Comment by shawntan

Comment by shawntan 4 days ago

2 replies

Theoretical results exist that try to quantify the number of CoT tokens needed to reach different levels of computational expressibility: https://arxiv.org/pdf/2310.07923

TL;DR: Getting to Turing completeness can require polynomial CoT tokens, wrt the input problem size. For a field that constantly harps on parallelism and compute efficiency, this requirement seems prohibitive.

We really need to get away from constant depth architectures.

benkuykendall 3 days ago

> Getting to Turing completeness can require polynomial CoT tokens, wrt the input problem size.

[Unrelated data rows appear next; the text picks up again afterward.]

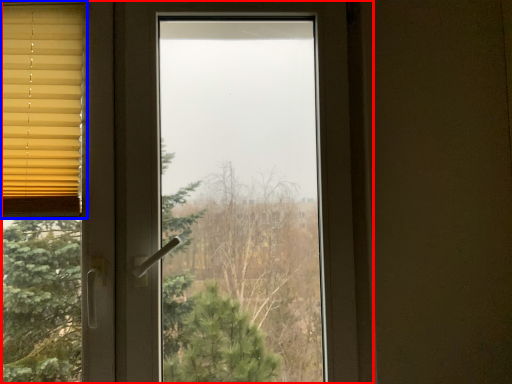 Question: Among these objects, which one is farthest to the camera, window (highlighted by a red box) or window blind (highlighted by a blue box)?

Choices:
 (A) window
 (B) window blind

Answer: (B) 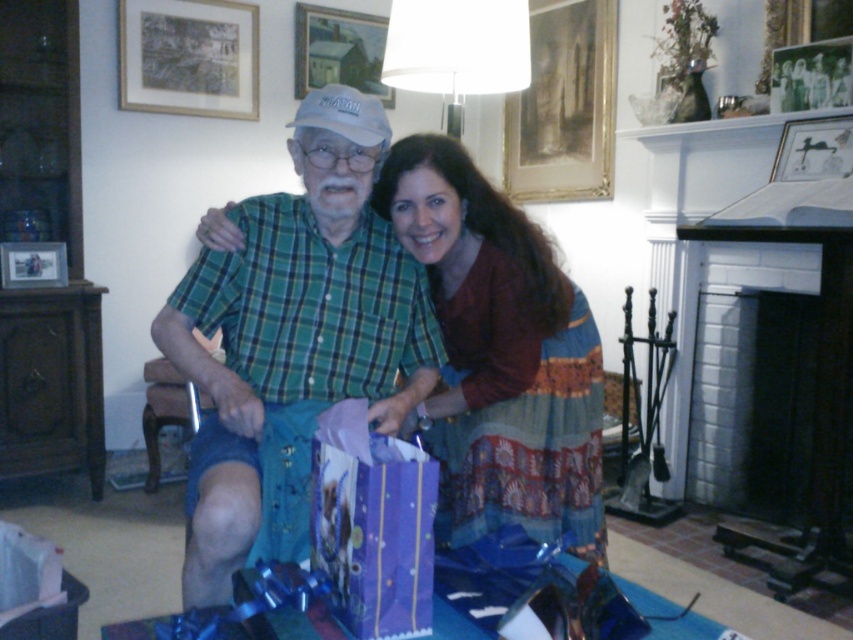 Image resolution: width=853 pixels, height=640 pixels. I want to click on matte black picture frame at upper right, so click(x=814, y=148).

This screenshot has height=640, width=853. What are the coordinates of `matte black picture frame at upper right` in the screenshot? It's located at (814, 148).

In the scene shown: Which is below, maroon fabric dress at center or matte wooden picture frame at upper center?

Positioned lower is maroon fabric dress at center.

Does maroon fabric dress at center appear on the left side of matte wooden picture frame at upper center?

In fact, maroon fabric dress at center is to the right of matte wooden picture frame at upper center.

Does point (473, 385) lie in front of point (383, 24)?

That is True.

You are a GUI agent. You are given a task and a screenshot of the screen. Output one action in this format:
    pyautogui.click(x=<x>, y=<y>)
    Task: Click on the maroon fabric dress at center
    The image size is (853, 640).
    Given the screenshot: What is the action you would take?
    pyautogui.click(x=500, y=355)

How much distance is there between green plaid shirt at center and gold-framed painting at upper center?

The distance of green plaid shirt at center from gold-framed painting at upper center is 2.30 meters.

Is green plaid shirt at center to the left of gold-framed painting at upper center from the viewer's perspective?

Correct, you'll find green plaid shirt at center to the left of gold-framed painting at upper center.

At what (x,y) coordinates should I click in order to perform the action: click on green plaid shirt at center. Please return your answer as a coordinate pair (x, y). Image resolution: width=853 pixels, height=640 pixels. Looking at the image, I should click on click(293, 340). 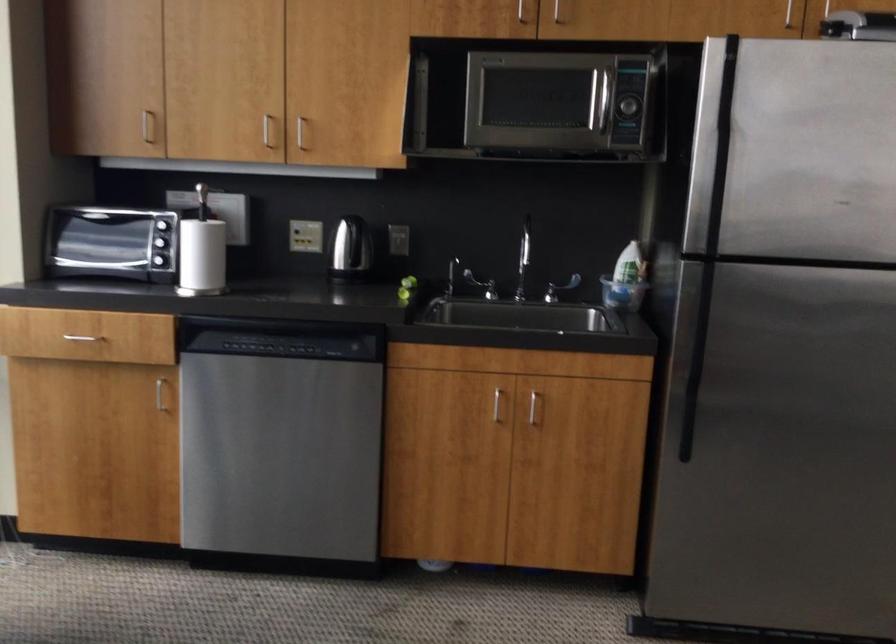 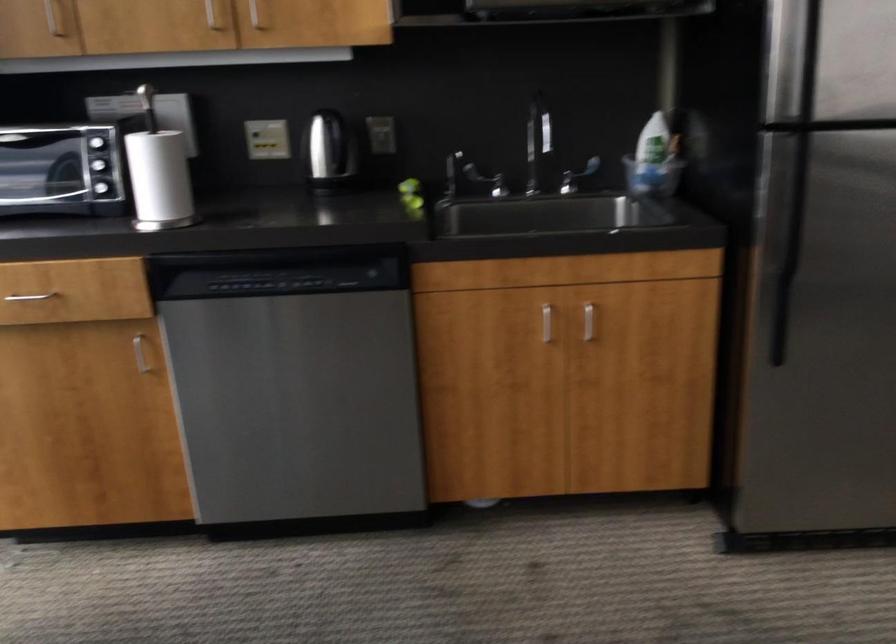 Where in the second image is the point corresponding to point 561,290 from the first image?

(576, 176) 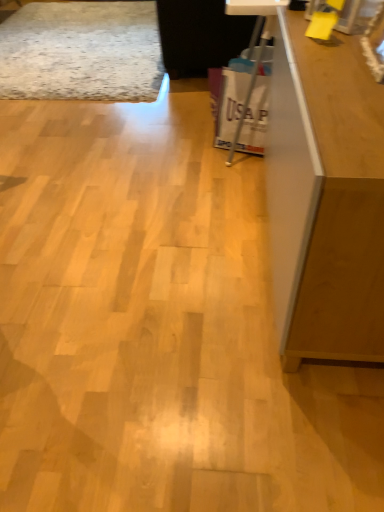 Question: Does matte brown cabinet at right turn towards wooden counter top at upper right?

Choices:
 (A) yes
 (B) no

Answer: (B)

Question: Is matte brown cabinet at right located outside wooden counter top at upper right?

Choices:
 (A) yes
 (B) no

Answer: (A)

Question: Is matte brown cabinet at right far from wooden counter top at upper right?

Choices:
 (A) no
 (B) yes

Answer: (A)

Question: Is matte brown cabinet at right oriented away from wooden counter top at upper right?

Choices:
 (A) yes
 (B) no

Answer: (B)

Question: From the image's perspective, is matte brown cabinet at right over wooden counter top at upper right?

Choices:
 (A) yes
 (B) no

Answer: (B)

Question: Visually, is white plastic bag at center positioned to the left or to the right of matte brown cabinet at right?

Choices:
 (A) right
 (B) left

Answer: (B)

Question: In terms of size, does white plastic bag at center appear bigger or smaller than matte brown cabinet at right?

Choices:
 (A) big
 (B) small

Answer: (B)

Question: Looking at their shapes, would you say white plastic bag at center is wider or thinner than matte brown cabinet at right?

Choices:
 (A) wide
 (B) thin

Answer: (B)

Question: Considering the positions of point (251, 75) and point (289, 262), is point (251, 75) closer or farther from the camera than point (289, 262)?

Choices:
 (A) closer
 (B) farther

Answer: (B)

Question: Is wooden counter top at upper right taller or shorter than white plastic bag at center?

Choices:
 (A) short
 (B) tall

Answer: (B)

Question: From the image's perspective, is wooden counter top at upper right above or below white plastic bag at center?

Choices:
 (A) below
 (B) above

Answer: (B)

Question: Relative to white plastic bag at center, is wooden counter top at upper right in front or behind?

Choices:
 (A) behind
 (B) front

Answer: (B)

Question: Would you say wooden counter top at upper right is to the left or to the right of white plastic bag at center in the picture?

Choices:
 (A) right
 (B) left

Answer: (A)

Question: From a real-world perspective, relative to matte brown cabinet at right, is wooden counter top at upper right vertically above or below?

Choices:
 (A) below
 (B) above

Answer: (B)

Question: Considering the positions of point (286, 46) and point (286, 229), is point (286, 46) closer or farther from the camera than point (286, 229)?

Choices:
 (A) closer
 (B) farther

Answer: (B) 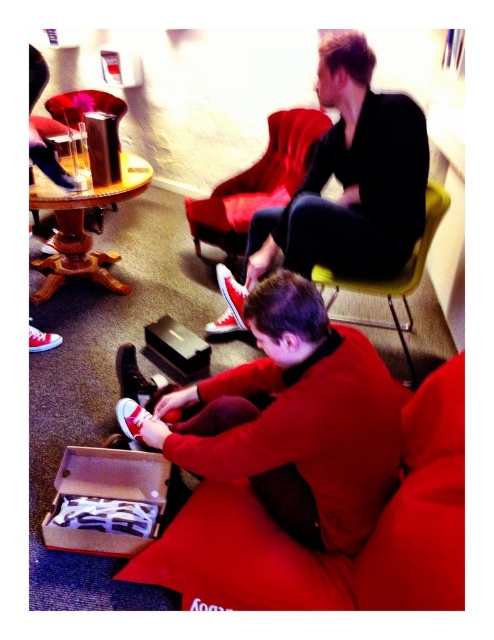 You are a delivery person who needs to place a package between the velvet red couch at lower center and the red suede shoe at lower center. Can you fit the package if it requires 20 inches of space?

The distance between the velvet red couch at lower center and the red suede shoe at lower center is 19.80 inches, which is slightly less than the required 20 inches. Therefore, the package cannot be placed there due to insufficient space.

You are a guest in this living room and want to place a small gift on the nearest surface. Which object between the velvet red couch at lower center and the matte black shoe box at lower center should you choose?

The velvet red couch at lower center is in front of the matte black shoe box at lower center, so the velvet red couch at lower center is closer to you. You should place the gift on the velvet red couch at lower center. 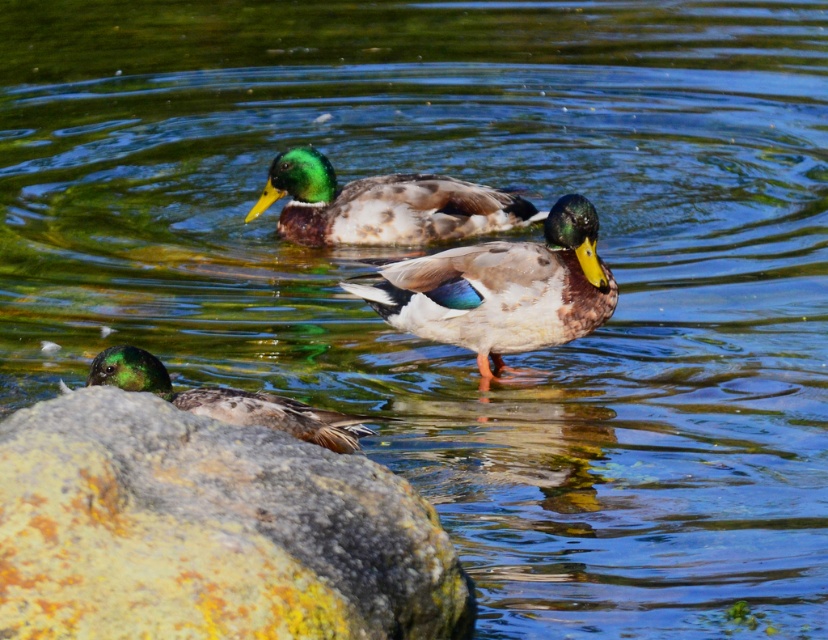 You are standing at the point marked by the coordinates point (502,289) in the image. Looking around, you see the shiny brown duck at center. What is the nearest object to you?

The nearest object to you at point (502,289) is the shiny brown duck at center since the coordinates directly indicate its location.

You are observing the scene and notice the speckled rock at lower left and the green glossy duck at lower left. Which object is closer to the viewer?

The speckled rock at lower left is positioned under the green glossy duck at lower left, so the rock is closer to the viewer than the duck.

You are a photographer trying to capture a clear photo of the green glossy duck at lower left. However, the speckled rock at lower left is blocking your view. Can you move the rock to get a better shot?

The speckled rock at lower left is in front of the green glossy duck at lower left, so moving the rock would allow you to see the duck clearly. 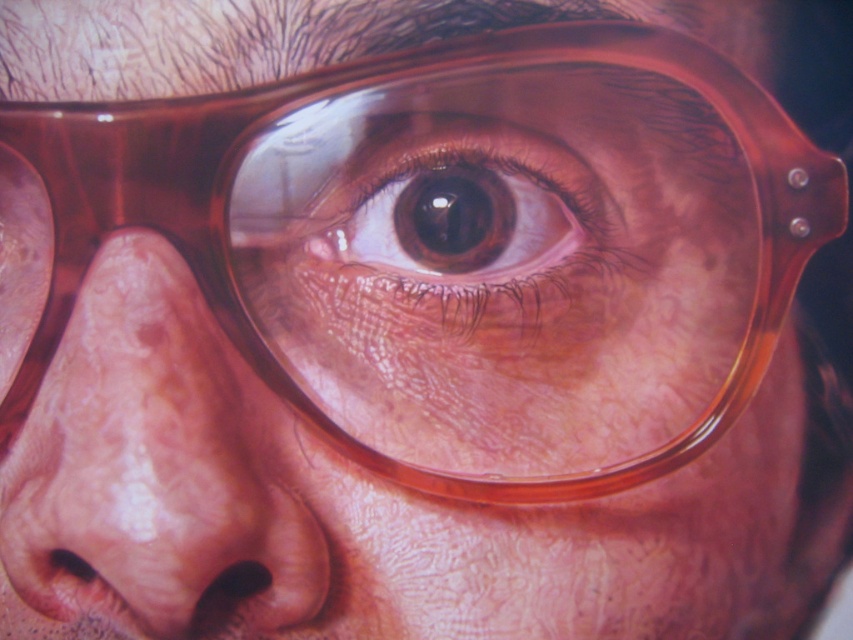 Is matte flesh-toned nose at center smaller than brown glossy eye at center?

No, matte flesh-toned nose at center is not smaller than brown glossy eye at center.

The image size is (853, 640). I want to click on matte flesh-toned nose at center, so click(x=155, y=468).

Is point (221, 396) behind point (625, 282)?

No.

At what (x,y) coordinates should I click in order to perform the action: click on matte flesh-toned nose at center. Please return your answer as a coordinate pair (x, y). The image size is (853, 640). Looking at the image, I should click on (155, 468). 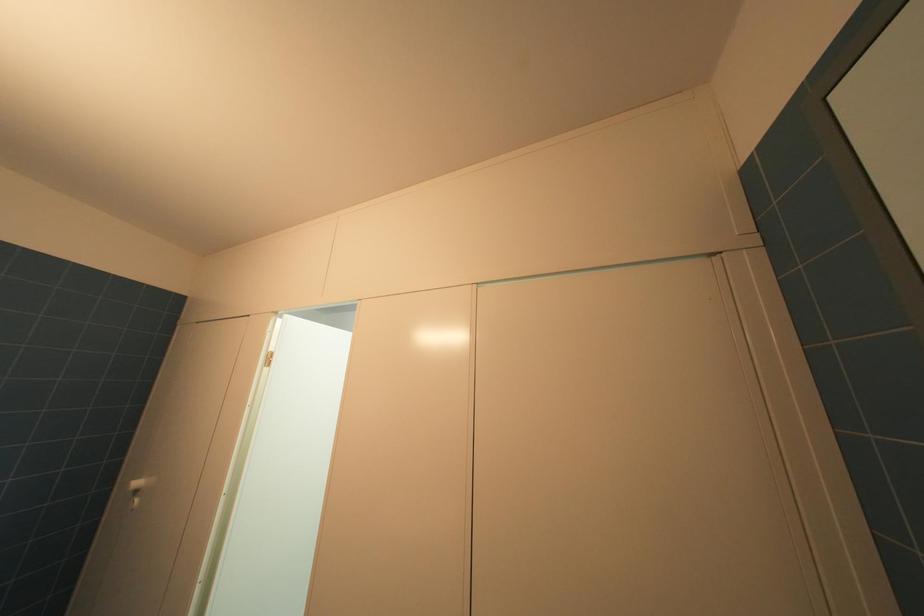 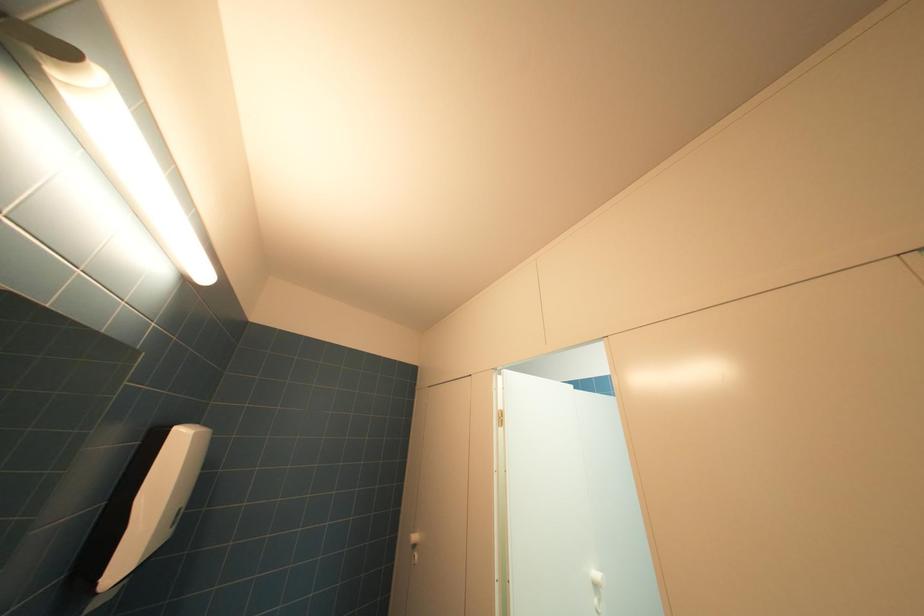 Question: How did the camera likely rotate?

Choices:
 (A) Left
 (B) Right
 (C) Up
 (D) Down

Answer: (A)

So, as stated, this is impossible since it violates the Time Hierarchy Theorem.

The actual result of the paper is that any poly-time computable function can be computed with poly-many tokens. Which is... not a particularly impressive bound? Any non-trivial fixed neural network can, for instance, compute the NAND of two inputs. And any polynomial computable function can be computed with a polynomial number of NAND gates.

  • shawntan 3 days ago

    > The actual result of the paper is that any poly-time computable function can be computed with poly-many tokens.

    You're right.

    Re: NAND of two inputs. Isn't this doable even by a single layer (no hidden layers) neural network?

    Re: Polynomial computable function. I'm assuming this makes no assumption of constant-depth.

    Because my entire point was that the result of this paper is not actually impressive AND covered by a previous paper. Hopefully that's clearer.